Please don't write an entire paragraph in the title box. Condense it to a one-line summary.

@Gerd I retrofitted both my Answer and the followup with the Orbit procedure so that I believe that they'll work in Maple 18, but I have no way to test that, so let me know.

And, yes, I do use a Maple version that's six years younger than yours.

@Gerd The header of your Question said Maple 2016. I will try to retrofit the code to Maple 18. I think that the relevant change is whether the seq command requires a second argument.

@tomleslie The problem is with Maple's definition of equals, not with its definition of set. Two vectors with equal elements are considered unequal because they have different memory addresses and could potentially become elementwise unequal. Note that I did not say that their equality cannot be determined; no, they are considered definitely unequal.

Let's say you have two boxes, one red and one green. Each box contains the numbers 1 and 2. The red box is delivered to 1 Any Street; the green to 2 Any Street. Are the boxes identical? Definitely not. Are they equal? It's debatable. Are they equivalent? Yes, assuming an appropriately defined equivalence relation. Those boxes are analogous to mutable containers. 

So, we see that the definition of equality (in Maple, in real life, in other software) is somewhat vaguely between identity and equivalence

@Gerd To me, it looks like my solution K1:= [seq]~(K) is much simpler than Tom's. Did it not work for you?

@tomleslie This shortcoming---that mutable containers (such as vectors) with equal elements are not automatically recognized as equal---is fundamental to the efficient operation of Maple, so I don't foresee it ever changing. The fundamental workaround is to convert the mutable containers to immutable ones, such as lists. 

@nm The multiline string is valid Maple syntax; you haven't overlooked anything. But it's okay with me if mint is stricter than regular Maple. I want it to flag anything weird, because they may have been unintentional. I take the output of mint as "advice".

That being said, I do think that what mint says in this particular case and the interaction between the string and the if statement are very weird.

@janhardo I agree that there are some weaknesses in VV's proof, which can be easily corrected:

  1. It should be verified that the original series converges.
  2. The indefinite integration should include a constant of integration.
  3. The integrand rather than the intgeral should be converted to a formal power series.
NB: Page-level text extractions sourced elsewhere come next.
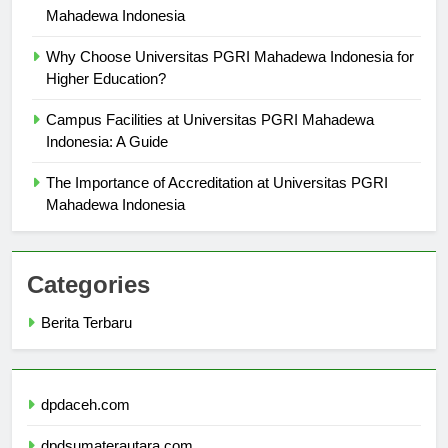
Mahadewa Indonesia
Why Choose Universitas PGRI Mahadewa Indonesia for
Higher Education?
Campus Facilities at Universitas PGRI Mahadewa
Indonesia: A Guide
The Importance of Accreditation at Universitas PGRI
Mahadewa Indonesia
Categories
Berita Terbaru
dpdaceh.com
dpdsumaterautara.com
This is not a proof by induction.

Why do you want a workaround? In other words, why do you want the absurd multiline string to pass through mint? I think that mint should be stricter than regular Maple. Personally, I would never use a multiline string.
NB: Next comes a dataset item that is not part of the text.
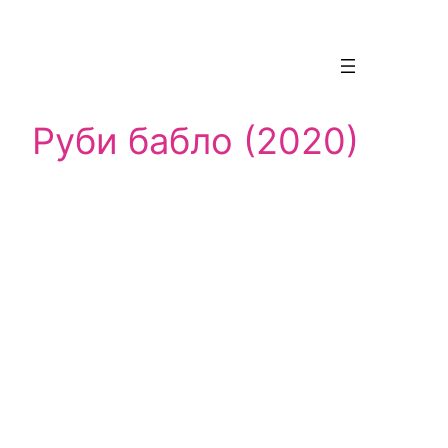
Руби бабло (2020)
Here is a procedure for computing orbits under modular matrix multiplication:

Orbit:= proc(L::Vector, M::Matrix, m::posint)
uses LA= LinearAlgebra, LAM= LinearAlgebra:-Modular;
local 
    Mm:= LAM:-Mod(m, M, integer), L0:= LAM:-Mod(m, L, integer),
    Orb:= Array(1..1, [L0]), L1:= LAM:-Copy(m,L0), k, x
;
    for k from 2 do
        L1:= LAM:-Multiply(m, Mm, L1);
        if LA:-Equal(L1,L0) then return [seq](x, x= Orb) fi;
        Orb(k):= L1
    od
end proc
:
L:= <3, 4>: M:= <3, 4*168; 4, 3>:
Orbit(L, M, 5);

 

Your code doesn't work. If it did work, the answer to your question would be

plot(eval(Am, x= 0), kt= -1..1)

 

@janhardo The FPS stands for Formal Power Series, so the command convert(F, FPS) is essentially expanding the integral as a series.

If you changed the integral from x= 1..42 to x= 0..42, then you could use as the integrand value at x=0 (because sin(0)=0). Then you'd have an odd number of nodes.

With any number of nodes at least two, you can use the trapezoid rule, but assuming the underlying function is smooth, Simpson's will be far more accurate if you can get an odd number of evenly spaced nodes.

@miasene Please post a worksheet. The issue may be related to version and may be easily fixable.